◆ WHAT YOU NEED TO DO:
All lines holding the word "number" are to be copied from the records beneath.

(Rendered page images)
↓↓↓

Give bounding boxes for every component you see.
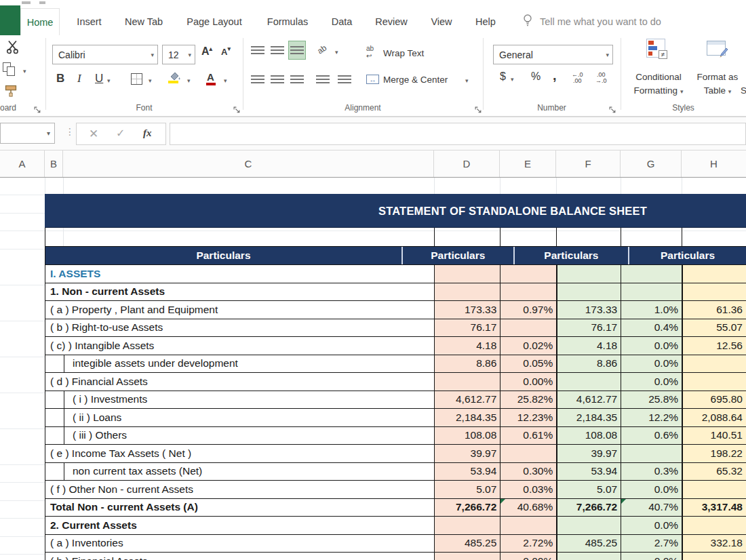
header-particulars-de[interactable]: Particulars xyxy=(401,247,513,264)
cell-h[interactable] xyxy=(682,283,746,301)
increase-decimal-button[interactable]: ←.0 .00 xyxy=(572,72,583,84)
cell-e[interactable]: 0.05% xyxy=(500,355,556,373)
cell-h[interactable]: 61.36 xyxy=(682,301,746,319)
tab-page-layout[interactable]: Page Layout xyxy=(178,8,251,35)
row-label-cell[interactable]: ( a ) Property , Plant and Equipment xyxy=(45,301,434,319)
tab-formulas[interactable]: Formulas xyxy=(259,8,316,35)
cell-g[interactable]: 2.7% xyxy=(621,535,682,553)
cell-d[interactable]: 76.17 xyxy=(434,319,500,337)
decrease-decimal-button[interactable]: .00 →.0 xyxy=(595,72,607,84)
row-label-cell[interactable]: ( i ) Investments xyxy=(45,391,434,409)
name-box[interactable]: ▾ xyxy=(0,123,55,144)
column-header-c[interactable]: C xyxy=(63,151,434,177)
cell-h[interactable]: 12.56 xyxy=(682,337,746,355)
cell-f[interactable]: 76.17 xyxy=(556,319,621,337)
comma-style-button[interactable]: , xyxy=(553,68,557,83)
cell-e[interactable] xyxy=(500,283,556,301)
cell-h[interactable]: 198.22 xyxy=(682,445,746,462)
cell-d[interactable]: 53.94 xyxy=(434,463,500,481)
font-size-dropdown-icon[interactable]: ▾ xyxy=(188,52,195,58)
cell-e[interactable]: 2.72% xyxy=(500,535,556,553)
cell-f[interactable] xyxy=(556,265,621,283)
cell-d[interactable]: 39.97 xyxy=(434,445,500,462)
column-header-h[interactable]: H xyxy=(682,151,746,177)
cell-h[interactable]: 65.32 xyxy=(682,463,746,481)
sheet-title-cell[interactable]: STATEMENT OF STANDALONE BALANCE SHEET xyxy=(45,194,746,228)
cell-d[interactable] xyxy=(434,373,500,391)
cell-f[interactable] xyxy=(556,283,621,301)
number-format-select[interactable]: General ▾ xyxy=(493,45,613,64)
cell-f[interactable] xyxy=(556,553,621,560)
cell-e[interactable]: 0.00% xyxy=(500,373,556,391)
header-particulars-c[interactable]: Particulars xyxy=(45,247,401,264)
cut-button[interactable] xyxy=(5,39,20,57)
cell-f[interactable]: 39.97 xyxy=(556,445,621,462)
row-label-cell[interactable]: ( a ) Inventories xyxy=(45,535,434,553)
align-right-button[interactable] xyxy=(289,71,305,88)
decrease-font-size-button[interactable]: A▾ xyxy=(221,45,231,58)
cell-g[interactable]: 0.0% xyxy=(621,355,682,373)
cell-styles-partial-label[interactable]: S xyxy=(741,85,746,96)
font-name-select[interactable]: Calibri ▾ xyxy=(52,45,158,64)
row-label-cell[interactable]: ( c) ) Intangible Assets xyxy=(45,337,434,355)
cell-g[interactable]: 0.6% xyxy=(621,427,682,445)
cell-e[interactable]: 0.03% xyxy=(500,481,556,498)
cell-h[interactable] xyxy=(682,355,746,373)
cell-e[interactable] xyxy=(500,265,556,283)
name-box-dropdown-icon[interactable]: ▾ xyxy=(47,129,50,137)
font-name-dropdown-icon[interactable]: ▾ xyxy=(151,52,157,58)
cell-d[interactable]: 5.07 xyxy=(434,481,500,498)
cell-f[interactable]: 485.25 xyxy=(556,535,621,553)
cell-e[interactable] xyxy=(500,319,556,337)
cell-g[interactable]: 0.0% xyxy=(621,553,682,560)
cell-e[interactable] xyxy=(500,445,556,462)
cell-e[interactable]: 0.97% xyxy=(500,301,556,319)
cell-g[interactable]: 1.0% xyxy=(621,301,682,319)
cell-d[interactable]: 108.08 xyxy=(434,427,500,445)
borders-button[interactable] xyxy=(131,73,142,85)
cell-e[interactable]: 0.02% xyxy=(500,337,556,355)
middle-align-button[interactable] xyxy=(269,41,286,59)
cell-g[interactable]: 0.4% xyxy=(621,319,682,337)
bold-button[interactable]: B xyxy=(56,72,64,85)
column-header-e[interactable]: E xyxy=(500,151,556,177)
copy-button[interactable] xyxy=(3,62,15,76)
underline-button[interactable]: U xyxy=(95,72,103,85)
enter-icon[interactable]: ✓ xyxy=(116,127,125,140)
row-label-cell[interactable]: ( f ) Other Non - current Assets xyxy=(45,481,434,498)
cell-d[interactable] xyxy=(434,283,500,301)
cell-g[interactable] xyxy=(621,445,682,462)
accounting-format-button[interactable]: $ xyxy=(500,71,506,83)
cell-h[interactable]: 55.07 xyxy=(682,319,746,337)
insert-function-icon[interactable]: fx xyxy=(143,127,152,139)
cell-f[interactable]: 4,612.77 xyxy=(556,391,621,409)
wrap-text-button[interactable]: Wrap Text xyxy=(383,48,424,58)
number-format-dropdown-icon[interactable]: ▾ xyxy=(606,52,612,58)
row-label-cell[interactable]: ( b ) Financial Assets xyxy=(45,553,434,560)
cell-g[interactable]: 0.0% xyxy=(621,517,682,534)
cell-e[interactable]: 0.61% xyxy=(500,427,556,445)
orientation-button[interactable]: ab xyxy=(315,43,328,56)
cell-e[interactable] xyxy=(500,517,556,534)
cell-g[interactable]: 0.0% xyxy=(621,337,682,355)
tab-insert[interactable]: Insert xyxy=(71,8,108,35)
cell-g[interactable]: 0.0% xyxy=(621,373,682,391)
fill-color-button[interactable] xyxy=(168,71,181,83)
cell-d[interactable]: 485.25 xyxy=(434,535,500,553)
align-center-button[interactable] xyxy=(269,71,286,88)
row-label-cell[interactable]: 2. Current Assets xyxy=(45,517,434,534)
tab-new-tab[interactable]: New Tab xyxy=(118,8,170,35)
cell-e[interactable]: 40.68% xyxy=(500,499,556,517)
cell-f[interactable]: 4.18 xyxy=(556,337,621,355)
clipboard-dialog-launcher[interactable] xyxy=(34,104,42,113)
cell-h[interactable]: 695.80 xyxy=(682,391,746,409)
cell-f[interactable]: 2,184.35 xyxy=(556,409,621,426)
cell-d[interactable] xyxy=(434,265,500,283)
cell-h[interactable] xyxy=(682,265,746,283)
cell-h[interactable]: 2,088.64 xyxy=(682,409,746,426)
underline-dropdown-icon[interactable]: ▾ xyxy=(107,77,111,84)
cell-e[interactable]: 12.23% xyxy=(500,409,556,426)
header-particulars-fg[interactable]: Particulars xyxy=(513,247,628,264)
cell-f[interactable]: 8.86 xyxy=(556,355,621,373)
cell-d[interactable] xyxy=(434,553,500,560)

↑↑↑

◆ RESULT OF THIS TASK:
number-format-select[interactable]: General ▾ xyxy=(493,45,613,64)
number-format-dropdown-icon[interactable]: ▾ xyxy=(606,52,612,58)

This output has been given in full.